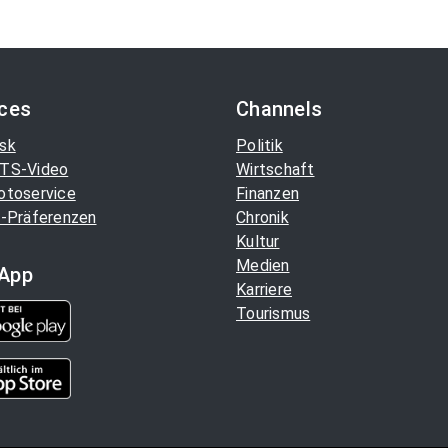
ices
Channels
sk
Politik
TS-Video
Wirtschaft
otoservice
Finanzen
-Präferenzen
Chronik
Kultur
Medien
App
Karriere
Tourismus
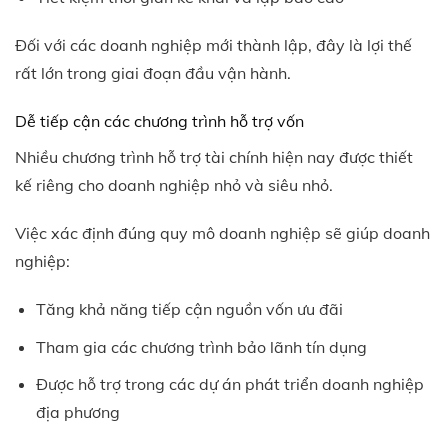
Đối với các doanh nghiệp mới thành lập, đây là lợi thế
rất lớn trong giai đoạn đầu vận hành.
Dễ tiếp cận các chương trình hỗ trợ vốn
Nhiều chương trình hỗ trợ tài chính hiện nay được thiết
kế riêng cho doanh nghiệp nhỏ và siêu nhỏ.
Việc xác định đúng quy mô doanh nghiệp sẽ giúp doanh
nghiệp:
Tăng khả năng tiếp cận nguồn vốn ưu đãi
Tham gia các chương trình bảo lãnh tín dụng
Được hỗ trợ trong các dự án phát triển doanh nghiệp
địa phương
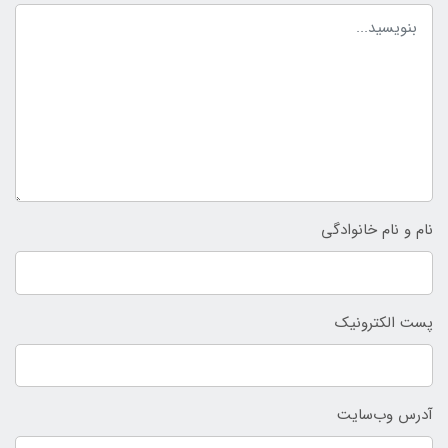
نام و نام خانوادگی
پست الکترونیک
آدرس وب‌سایت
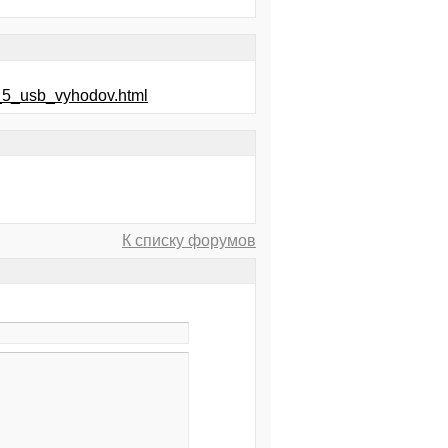
i_5_usb_vyhodov.html
К списку форумов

* EXERCISE GOAL: Write all the lines above out again exactly, minus the images.

* RESPONSE TO THE TASK:
ices
Channels
sk
Politik
TS-Video
Wirtschaft
otoservice
Finanzen
-Präferenzen
Chronik
Kultur
Medien
App
Karriere
Tourismus
Đối với các doanh nghiệp mới thành lập, đây là lợi thế
rất lớn trong giai đoạn đầu vận hành.
Dễ tiếp cận các chương trình hỗ trợ vốn
Nhiều chương trình hỗ trợ tài chính hiện nay được thiết
kế riêng cho doanh nghiệp nhỏ và siêu nhỏ.
Việc xác định đúng quy mô doanh nghiệp sẽ giúp doanh
nghiệp:
Tăng khả năng tiếp cận nguồn vốn ưu đãi
Tham gia các chương trình bảo lãnh tín dụng
Được hỗ trợ trong các dự án phát triển doanh nghiệp
địa phương
نام و نام خانوادگی
پست الکترونیک
آدرس وب‌سایت
i_5_usb_vyhodov.html
К списку форумов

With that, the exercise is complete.